Robert Mason died Oct. 24, 2012, at Brightwood, a retirement community in Lutherville, Md. He was 95.

Born in Birmingham, Ala., Bob prepared for Princeton at Ramsay High School. At Princeton he majored in biology and graduated with high honors. He was a cartoonist for The Daily Princetonian, belonged to Terrace Club, and taught at Jamesburg State Training School for Boys. Bob graduated from Johns Hopkins Medical School, specializing in internal medicine.

Bob enlisted in the Army the day after Pearl Harbor and landed at Omaha Beach on D-Day, helping to establish a field hospital at St. Lô. This hospital was transferred to Belgium and was under buzz-bomb attack during the Battle of the Bulge.

After the war he returned to Johns Hopkins Hospital and also practiced privately. His major medical contribution was developing the In-Exercise Electrocardiographic Stress Test, which has become the standard test worldwide for detection of coronary artery disease.

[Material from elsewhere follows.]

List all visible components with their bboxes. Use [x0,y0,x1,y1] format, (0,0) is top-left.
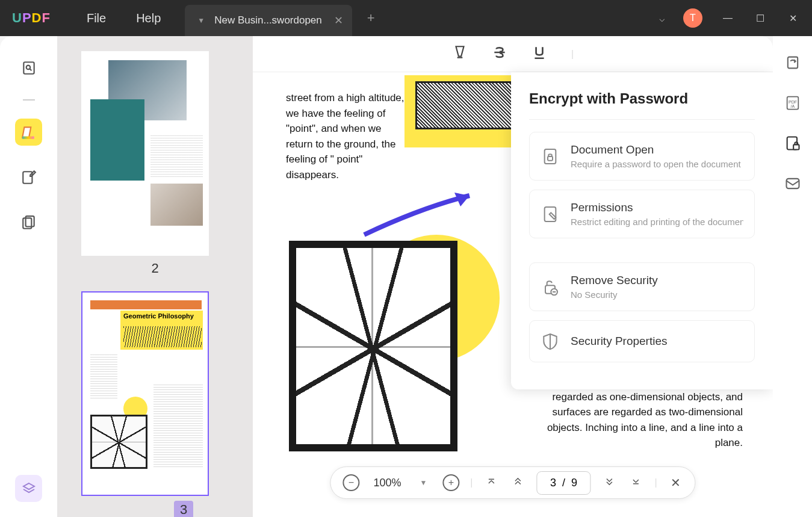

Bob was an accomplished photographer and woodworker. After retiring in 1986, he pursued his passion for hiking and climbed Grand Teton, the Matterhorn, and Mount Kilimanjaro, and once reached the base camp on Mount Everest.

Bob is survived by his wife, Beverly; sons Steven and Andrew; daughter Elizabeth; stepsons Benson Legg, Christopher Legg, Bruce Matthai, and William Legg; stepdaughters Beverly Ciccarone and Anna Reigeluth; and 30 grandchildren. To them all, ’38 extends heartfelt sympathy.